Exercise aim: Each record below should be reproduced as it is written, with pictures left out entirely.
......
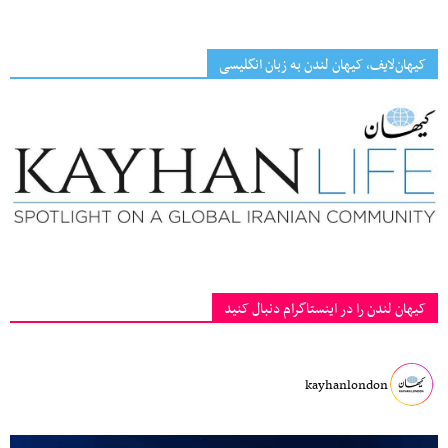
کیهان‌لایف، کیهان لندن به زبان انگلیسی
کیهان لندن را در اینستاگرام دنبال کنید
kayhanlondon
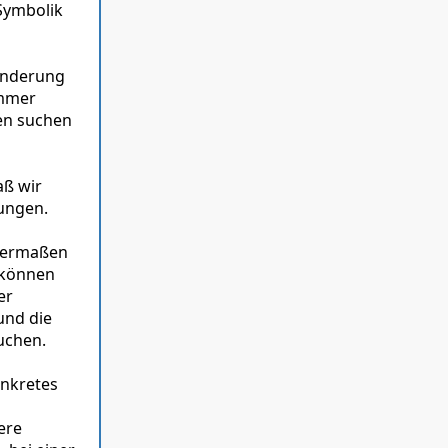
 Symbolik
ränderung
immer
en suchen
aß wir
ungen.
ssermaßen
 können
er
und die
uchen.
onkretes
ere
......
Result for this exercise:
کیهان‌لایف، کیهان لندن به زبان انگلیسی
کیهان لندن را در اینستاگرام دنبال کنید
kayhanlondon
 Symbolik
ränderung
immer
en suchen
aß wir
ungen.
ssermaßen
 können
er
und die
uchen.
onkretes
ere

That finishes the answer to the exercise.